After Felice married Gian Giordano, she was able to reach an accord with her father. As wife of an influential Roman lord, she had a position in her own right in Rome and her new status appears to have eased the tension and ambiguities between the Pope and his illegitimate daughter. Julius had taken his revenge on his daughter for her stubbornness by removing himself from her wedding ceremony. After the marriage had taken place he felt they could begin anew and that he could give her greater public recognition. On
15
June
1506
, Julius II invited the newlyweds to the Vatican where in his very apartments, as an emissary wrote to Mantua, ‘he held a great banquet for them, which they attended, along with several Roman lords, the Prefect of Rome, and four cardinals. There was singing and dancing.’ Moreover, ‘eight days previously, the Pope had sent the Lady Felice a cross which the Republic of Venice had just sent to him’.
1
This cross, made of diamonds, became a particularly treasured possession in Felice’s life, not least because it marked her father’s new recognition amidst those at court who mattered most.

 

In May
1507
, the Ferrarese ambassador gave another account of Felice’s newly honoured status:

Yesterday, Madonna Felice, the daughter of His Holiness, entered Rome, accompanied by Gian Giordano, her husband, Lord Antonio de Cordova, Signor Julio Orsini and several other gentlemen. There were around forty horsemen. The lady was dressed in black velvet, and on her head was a white velvet hat, in accordance with Spanish custom. Before her rode the bride of Lord Antonio, who is very young, around twelve years old. She was also dressed in dark damask, and rode a mule which had a saddle fashioned like a chair. They went by way of the Via de Banchi to the Belvedere where they found His Holiness. The party went back to Monte Giordano around midnight. This evening His Holiness went on horseback to the Prati [the fields backing on to the Vatican complex] and took dinner in the gardens of Monsignor Ascanio Sforza, where the lady Felice and these other gentlemen were also to be found. Accompanying His Holiness were the Cardinals of Pavia, Volterra and Urbino.
2

Felice’s status in Rome was due in part to her husband’s rank. However, the Vatican’s ambassadors found her to be of greater significance than Gian Giordano, who is emphatically a secondary subject in their accounts. In the years when Julius was attempting to arrange Felice’s second marriage, she was kept away from the spotlight. Now she made triumphal entrances into Rome and attended parties hosted by cardinals where she was the female guest of honour – if not the only woman present. Such events played a major part in Felice’s positioning of herself within Vatican court politics. It became increasingly evident that she was more important to her father than she had initially appeared.
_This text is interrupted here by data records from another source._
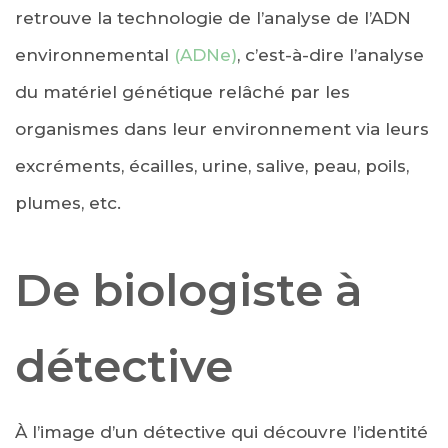
retrouve la technologie de l’analyse de l’ADN
environnemental
(ADNe)
, c’est-à-dire l’analyse
du matériel génétique relâché par les
organismes dans leur environnement via leurs
excréments, écailles, urine, salive, peau, poils,
plumes, etc.
De biologiste à
détective
À l’image d’un détective qui découvre l’identité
There were other ways in which Julius acknowledged Felice beyond the confines of the Vatican. On
25
March
1508
, Julius embarked on one of the year’s traditional state processions. The feast day he was celebrating was the Annunciation, when the pope travelled from the Vatican to the church of Santa Maria sopra Minerva in the heart of Rome, not far from the Pantheon. There he enacted a ceremony initiated during Sixtus IV’s reign, handing out bags of money as dowries to worthy poor girls of that neighbourhood. The route he chose took him by Monte Giordano as, according to Paris de Grassis, ‘he wished to see the repairs to buildings around Monte Jordanus’.
3
For Julius, ceremonial marches were a good opportunity to observe the progress of ongoing urban renewal. The beautification of the Via Papalis, the street on which Monte Giordano was situated, was of particular importance. This ‘papal’ street was the chief parade route through the city. Restoring it, after all the troubles of the fourteenth century, clearing away rubble and cleaning the façades of damaged buildings, enhanced the prestige of the papacy. However, the crowd of onlookers all recognized that Monte Giordano was his daughter’s new home and percieve the symbolism of Julius, on his way to serve as emblematic father to the girls of the parish of Santa Maria sopra Minerva, electing to pass by the Roman home of his real daughter.

Attention, public and private, was not the only way Julius rewarded Felice. He had given his daughter a relatively meagre dowry, but that money was not the last Felice would receive from him. Usually, the dowry was a woman’s only share in her family estate. Although law dictated that Felice’s dowry would be returned to her on her husband’s death, Gian Giordano had spent the money buying back confiscated Orsini land. Extracting it would prove difficult. However, in addition to the dowry handed over to her husband, Julius subsequently gave money directly, if discreetly, to Felice. This cash gift did not pass through Gian Giordano, who could potentially siphon it away from her, to spend as he chose. Late in
1508
, Felice received
9000
ducats from her father. Given to her secretly, without legal transaction, the money was more than half of her original
15
,
000
-ducat dowry. It was hers to spend as she wished.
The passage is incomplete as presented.